> [Assignment] Every line holding the string "pour" should be copied from the listing.

> [Information provided]
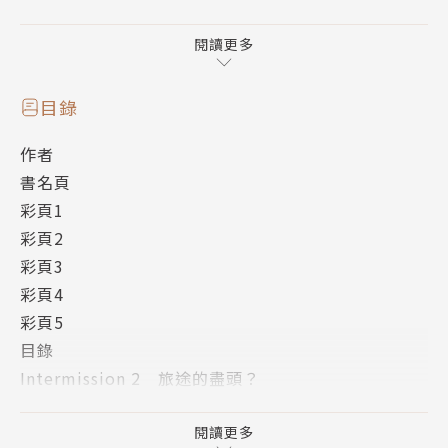
──！交響曲式學園戰鬥動作劇第１２彈！
作者簡介
閱讀更多
海冬零兒（Reiji Kaito）
到現在新人感覺還褪不掉的資歷第7年職業作家。居住
目錄
於札幌市，生於1月8日，Ａ型。著作有「幻想譚グリ
作者
モアリス」等。
書名頁
繪者簡介
彩頁1
LLO
彩頁2
好想吃泡菜鍋。
彩頁3
彩頁4
彩頁5
目錄
Intermission 2 旅途的盡頭？
Chapter 7 前來之人，離去之人
Chapter 8 理解強大
閱讀更多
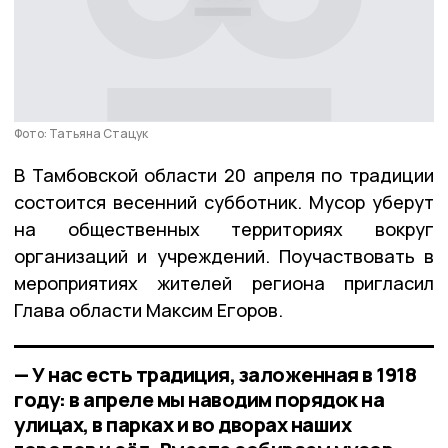
Фото: Татьяна Стацук
В Тамбовской области 20 апреля по традиции
состоится весенний субботник. Мусор уберут
на общественных территориях вокруг
организаций и учреждений. Поучаствовать в
мероприятиях жителей региона пригласил
Глава области Максим Егоров.
— У нас есть традиция, заложенная в 1918
году: в апреле мы наводим порядок на
улицах, в парках и во дворах наших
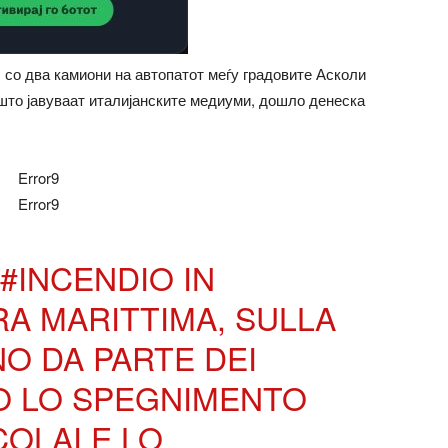
со два камиони на автопатот меѓу градовите Асколи
 што јавуваат италијанските медиуми, дошло денеска
Error9
Error9
#INCENDIO
IN
RA MARITTIMA, SULLA
O DA PARTE DEI
O
LO SPEGNIMENTO
COLAI E LO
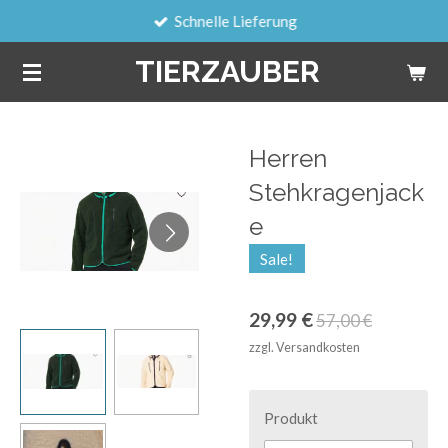
Schnelle Lieferung
Zum
Hauptinhalt
TIERZAUBER
springen
Herren
Stehkragenjack
e
Sale!
29,99 €
57,00 €
zzgl. Versandkosten
Produkt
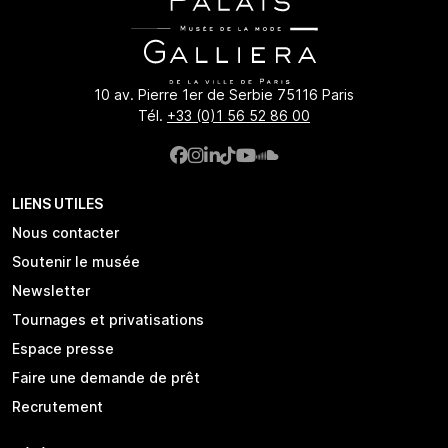
10 av. Pierre 1er de Serbie 75116 Paris
Tél.
+33 (0)1 56 52 86 00
LIENS UTILES
Nous contacter
Soutenir le musée
Newsletter
Tournages et privatisations
Espace presse
Faire une demande de prêt
Recrutement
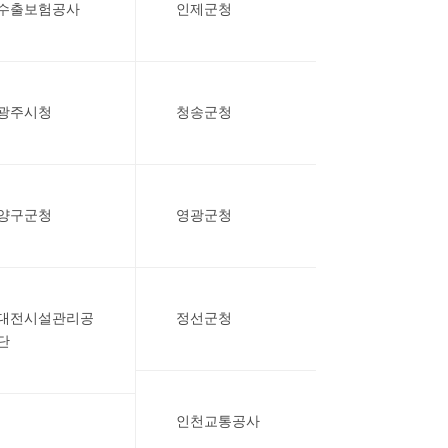
수출보험공사
인제군청
광주시청
청송군청
양구군청
영광군청
대전시설관리공
정선군청
단
인천교통공사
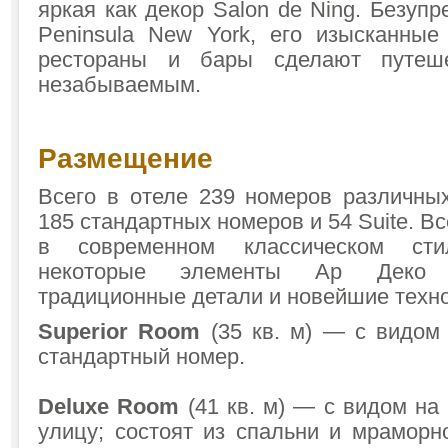
яркая как декор Salon de Ning. Безуп
Peninsula New York, его изысканные
рестораны и бары сделают путеш
незабываемым.
Размещение
Всего в отеле 239 номеров различных
185 стандартных номеров и 54 Suite. 
в современном классическом ст
некоторые элементы Ар Деко
традиционные детали и новейшие техно
Superior Room
(35 кв. м) — с видом
стандартный номер.
Deluxe Room
(41 кв. м) — с видом на
улицу; состоят из спальни и мраморн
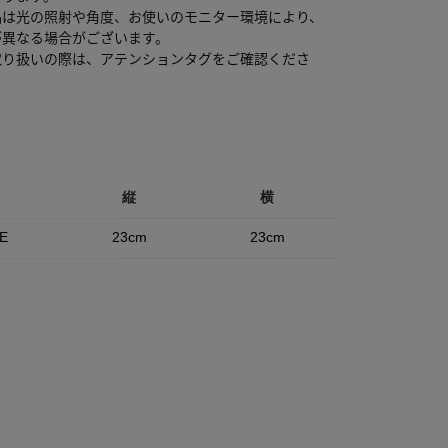
品は光の照射や角度、お使いのモニター環境により、
が異なる場合がございます。
取り扱いの際は、アテンションタグをご確認くださ
縦
横
E
23cm
23cm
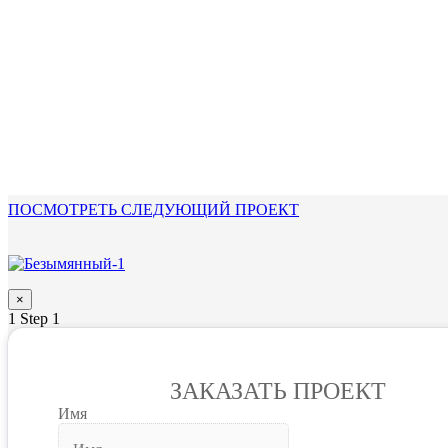
ПОСМОТРЕТЬ СЛЕДУЮЩИЙ ПРОЕКТ
×
1
Step 1
ЗАКАЗАТЬ ПРОЕКТ
Имя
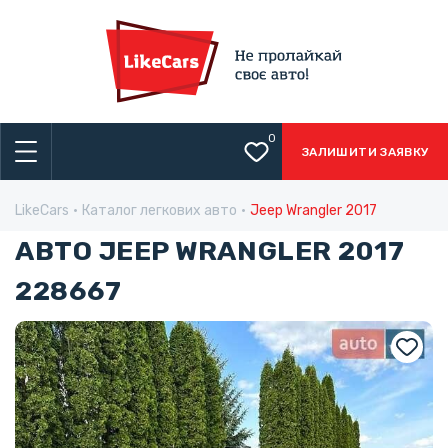
0
ЗАЛИШИТИ ЗАЯВКУ
LikeCars
Каталог легкових авто
Jeep Wrangler 2017
АВТО JEEP WRANGLER 2017
228667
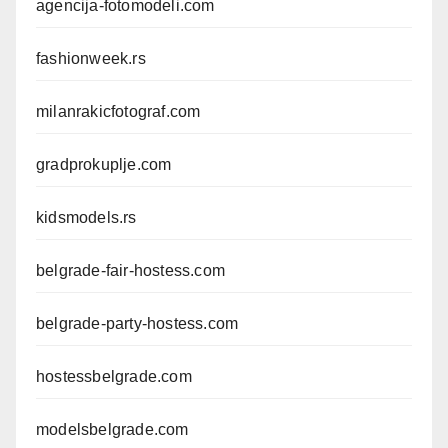
agencija-fotomodeli.com
fashionweek.rs
milanrakicfotograf.com
gradprokuplje.com
kidsmodels.rs
belgrade-fair-hostess.com
belgrade-party-hostess.com
hostessbelgrade.com
modelsbelgrade.com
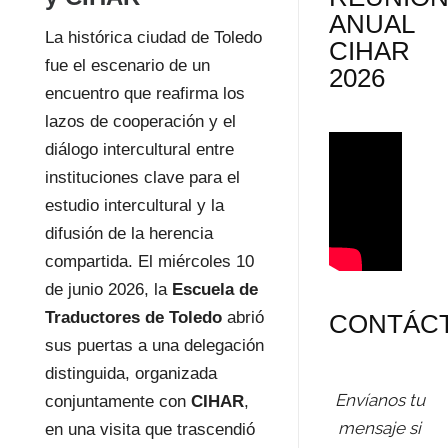
ANUAL
La histórica ciudad de Toledo
CIHAR
fue el escenario de un
2026
encuentro que reafirma los
lazos de cooperación y el
diálogo intercultural entre
instituciones clave para el
estudio intercultural y la
difusión de la herencia
compartida. El miércoles 10
de junio 2026, la
Escuela de
Traductores de Toledo
abrió
CONTÁC
sus puertas a una delegación
distinguida, organizada
Envíanos tu
conjuntamente con
CIHAR
,
mensaje si
en una visita que trascendió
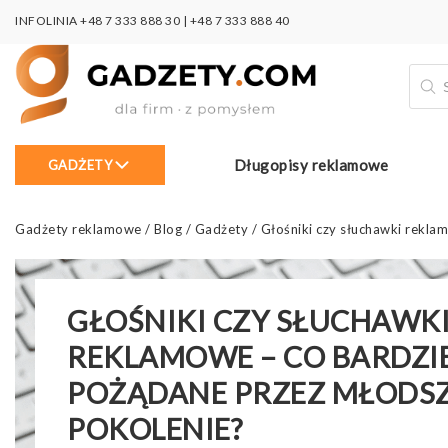
INFOLINIA
+48 7 333 888 30
|
+48 7 333 888 40
Wysz
prod
Długopisy reklamowe
GADŻETY
Gadżety reklamowe
/
Blog
/
Gadżety
/
Głośniki czy słuchawki rekla
GŁOŚNIKI CZY SŁUCHAWK
REKLAMOWE – CO BARDZI
POŻĄDANE PRZEZ MŁODS
POKOLENIE?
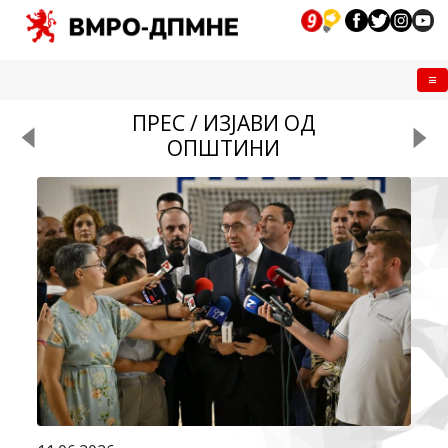
Me
ПРЕС / ИЗЈАВИ ОД
ОПШТИНИ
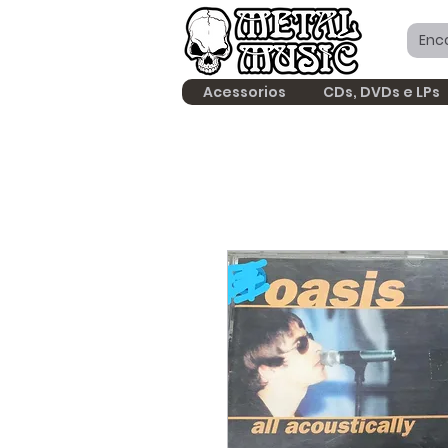
Acessorios
CDs, DVDs e LPs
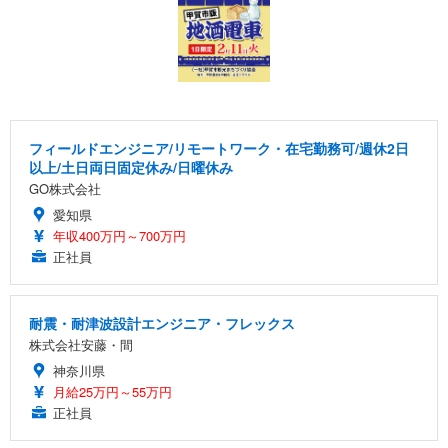
フィールドエンジニア/リモートワーク・在宅勤務可/週休2日
以上/土日両日固定休み/日曜休み
GO株式会社
愛知県
年収400万円～700万円
正社員
耐震・耐津波設計エンジニア・フレックス
株式会社安藤・間
神奈川県
月給25万円～55万円
正社員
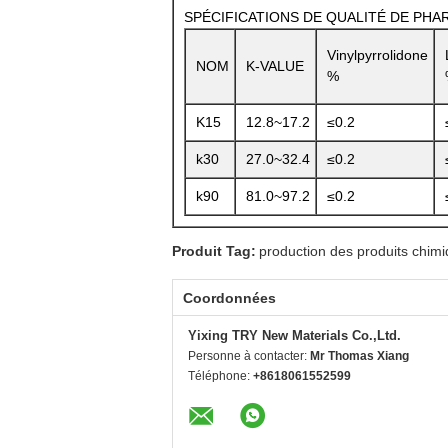
SPÉCIFICATIONS DE QUALITÉ DE PHAR.
Vinylpyrrolidone
NOM
K-VALUE
%
K15
12.8~17.2
≤0.2
k30
27.0~32.4
≤0.2
k90
81.0~97.2
≤0.2
Produit Tag:
production des produits chimi
Coordonnées
Yixing TRY New Materials Co.,Ltd.
Personne à contacter:
Mr Thomas Xiang
Téléphone:
+8618061552599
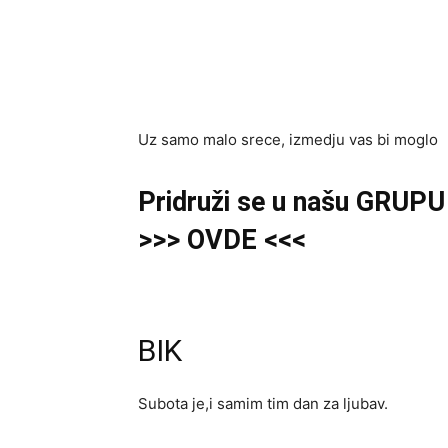
Uz samo malo srece, izmedju vas bi moglo 
Pridruži se u našu GRUP
>>> OVDE <<<
BIK
Subota je,i samim tim dan za ljubav.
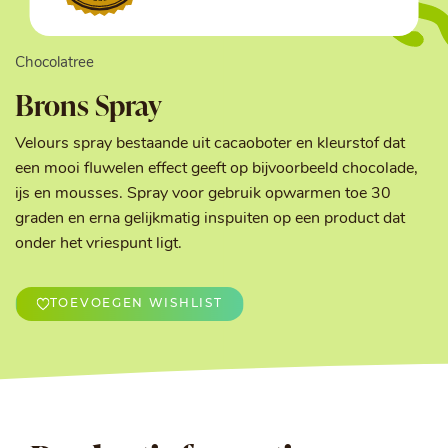
Chocolatree
Brons Spray
Velours spray bestaande uit cacaoboter en kleurstof dat
een mooi fluwelen effect geeft op bijvoorbeeld chocolade,
ijs en mousses. Spray voor gebruik opwarmen toe 30
graden en erna gelijkmatig inspuiten op een product dat
onder het vriespunt ligt.
TOEVOEGEN WISHLIST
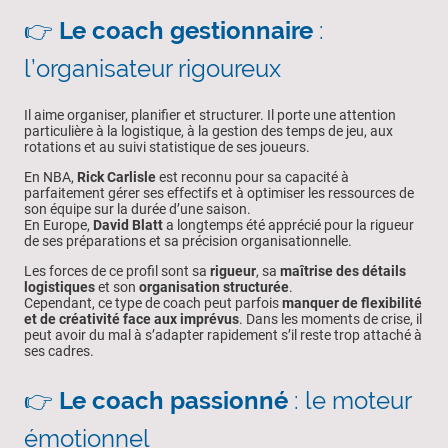
👉
Le coach gestionnaire
:
l’organisateur rigoureux
Il aime organiser, planifier et structurer. Il porte une attention
particulière à la logistique, à la gestion des temps de jeu, aux
rotations et au suivi statistique de ses joueurs.
En NBA,
Rick Carlisle
est reconnu pour sa capacité à
parfaitement gérer ses effectifs et à optimiser les ressources de
son équipe sur la durée d’une saison.
En Europe,
David Blatt
a longtemps été apprécié pour la rigueur
de ses préparations et sa précision organisationnelle.
Les forces de ce profil sont sa
rigueur
, sa
maîtrise des détails
logistiques
et son
organisation structurée
.
Cependant, ce type de coach peut parfois
manquer de flexibilité
et de créativité face aux imprévus
. Dans les moments de crise, il
peut avoir du mal à s’adapter rapidement s’il reste trop attaché à
ses cadres.
👉
Le coach passionné
: le moteur
émotionnel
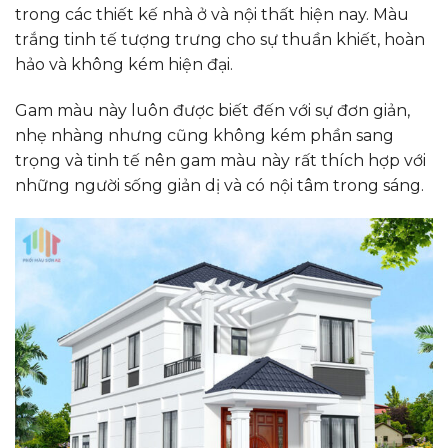
trong các thiết kế nhà ở và nội thất hiện nay. Màu
trắng tinh tế
tượng trưng cho sự thuần khiết, hoàn
hảo và không kém hiện đại.
Gam màu này luôn được biết đến với sự đơn giản,
nhẹ nhàng nhưng cũng không kém phần sang
trọng và tinh tế nên gam màu này rất thích hợp với
những người sống giản dị và có nội tâm trong sáng.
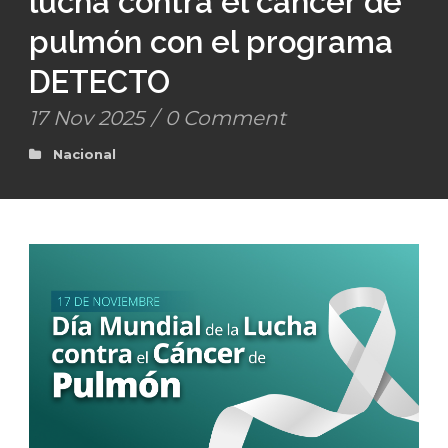
lucha contra el cáncer de
pulmón con el programa
DETECTO
17 Nov 2025
/
0 Comment
Nacional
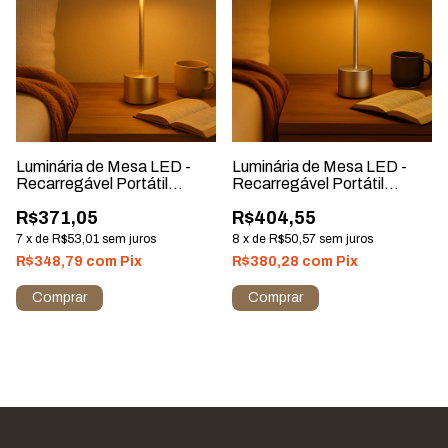
Luminária de Mesa LED -
Luminária de Mesa LED -
Recarregável Portátil
Recarregável Portátil
Dourada
Prateada
R$371,05
R$404,55
7
x
de
R$53,01
sem juros
8
x
de
R$50,57
sem juros
R$348,79
com
Pix
R$380,28
com
Pix
Comprar
Comprar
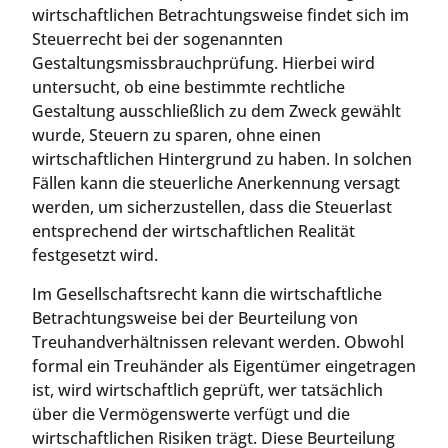
wirtschaftlichen Betrachtungsweise findet sich im
Steuerrecht bei der sogenannten
Gestaltungsmissbrauchprüfung. Hierbei wird
untersucht, ob eine bestimmte rechtliche
Gestaltung ausschließlich zu dem Zweck gewählt
wurde, Steuern zu sparen, ohne einen
wirtschaftlichen Hintergrund zu haben. In solchen
Fällen kann die steuerliche Anerkennung versagt
werden, um sicherzustellen, dass die Steuerlast
entsprechend der wirtschaftlichen Realität
festgesetzt wird.
Im Gesellschaftsrecht kann die wirtschaftliche
Betrachtungsweise bei der Beurteilung von
Treuhandverhältnissen relevant werden. Obwohl
formal ein Treuhänder als Eigentümer eingetragen
ist, wird wirtschaftlich geprüft, wer tatsächlich
über die Vermögenswerte verfügt und die
wirtschaftlichen Risiken trägt. Diese Beurteilung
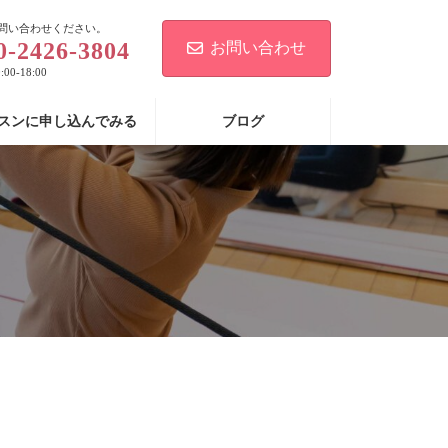
問い合わせください。
0-2426-3804
お問い合わせ
00-18:00
スンに申し込んでみる
ブログ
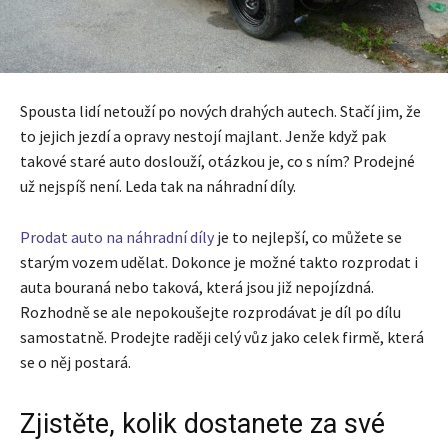
Spousta lidí netouží po nových drahých autech. Stačí jim, že
to jejich jezdí a opravy nestojí majlant. Jenže když pak
takové staré auto doslouží, otázkou je, co s ním? Prodejné
už nejspíš není. Leda tak na náhradní díly.
Prodat auto na náhradní díly
je to nejlepší, co můžete se
starým vozem udělat. Dokonce je možné takto rozprodat i
auta bouraná nebo taková, která jsou již nepojízdná.
Rozhodně se ale nepokoušejte rozprodávat je díl po dílu
samostatně. Prodejte raději celý vůz jako celek firmě, která
se o něj postará.
Zjistěte, kolik dostanete za své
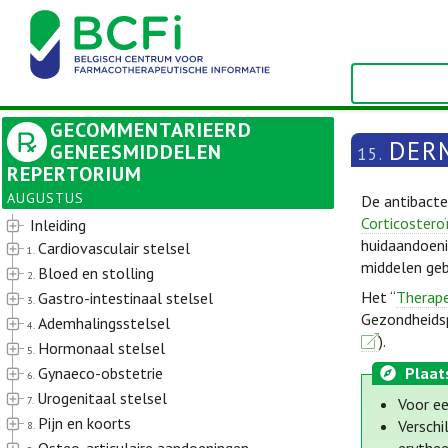
GECOMMENTARIEERD
DER
GENEESMIDDELEN
15.
REPERTORIUM
AUGUSTUS
De antibacte
Corticostero
Inleiding
huidaandoeni
Cardiovasculair stelsel
1.
middelen gebr
Bloed en stolling
2.
Het “
Therape
Gastro-intestinaal stelsel
3.
Gezondheidsp
Ademhalingsstelsel
4.
).
Hormonaal stelsel
5.
Gynaeco-obstetrie
Plaat
6.
Urogenitaal stelsel
7.
Voor ee
Pijn en koorts
Verschi
8.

> [Result of the exercise]
est reconnu pour sa capacité à
a longtemps été apprécié pour la rigueur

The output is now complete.